Here's a finding that surprised us. Mano-CUA-4B running alone on 100 macOS GUI tasks hit 56% success rate. Add bash tool access and that jumped to 90%. The reason isn't that bash helped it execute more operations. Bash gave the Agent an external memory — it could write intermediate state, constraints, and completed checks to files and read them back when needed. Attention decay in long conversations is real. It's not that the context window is too small; models simply lose focus on early constraints 20-30 steps in.
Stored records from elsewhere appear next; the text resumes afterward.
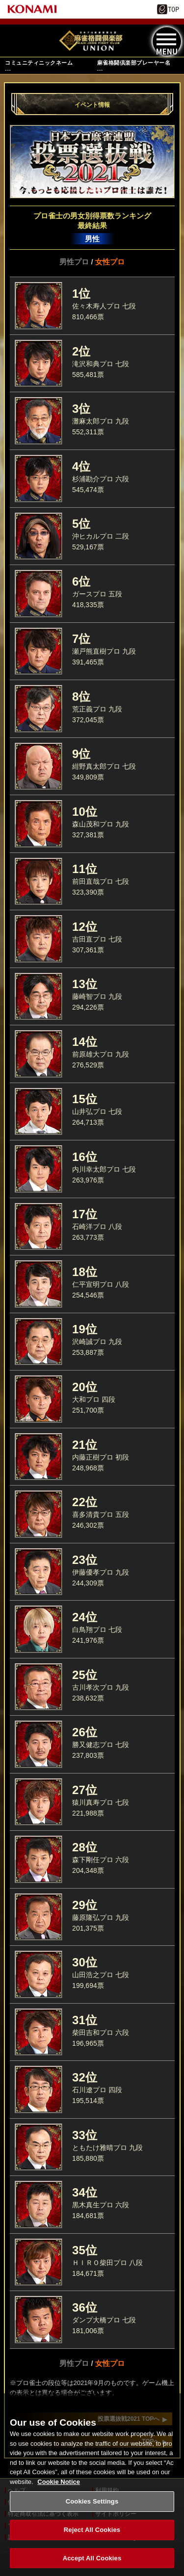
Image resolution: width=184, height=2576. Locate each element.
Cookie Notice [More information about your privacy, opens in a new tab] (58, 2493)
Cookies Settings (92, 2513)
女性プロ (110, 262)
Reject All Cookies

After seeing that result, Mano-AFK was redesigned to persist all intermediate state explicitly to the filesystem rather than relying on the model to remember things.

What happens if the process crashes at step 50? Single-step Agents don't care — you just retry. A loop Agent needs to serialize state at every step so it can resume from any point. It sounds like a boring engineering detail. It's also the kind of thing that determines whether something can run in production or not.

Benchmark leaderboards keep getting updated with higher scores, but most of them measure single-step action accuracy. That's a fundamentally different capability from completing an entire task end-to-end without human intervention. In Mano-AFK's CUA Benchmark tests, the W8A16 local 4B model achieved 58% end-to-end autonomous completion rate across 5 web applications and 100 test cases. With Cider W8A8 quantization that drops slightly to 54%, but prefill speed hits 1453 tokens/s. 58% doesn't look impressive on a leaderboard. But that's 58% of tasks completed fully autonomously from PRD through code generation, deployment, testing, and bug fixing — all running locally with zero human intervention. Digging into the failures, most weren't cases where the model couldn't execute a step; they were cases where a judgment call went wrong mid-loop and wasn't caught.

Cost is another dimension that doesn't show up in single-step thinking. A single API call costs a few seconds and a few cents. A loop that runs 100 steps multiplies that cost and latency by 100. Running locally on an M5 Pro, Mano-P decodes at roughly 80 tokens/s with zero API costs. For enterprise batch deployments that cost difference is decisive. Cider's INT8 quantization improves prefill by about 1.8x over W8A16 on M5 Pro — you barely notice that in a single call, but across a 100-step loop where prefill happens every turn, the compound effect is significant.

Waiting for the next model to solve all of this is a natural instinct. From what we've seen building Mano-AFK, the bottleneck isn't just raw model capability. It's how you structure the observe-plan-act-verify loop, where you place independent review, how you persist long-horizon state, how you handle recovery from failures, and how you catch errors before they cascade. Those are engineering problems, and they don't automatically resolve when parameter counts go up.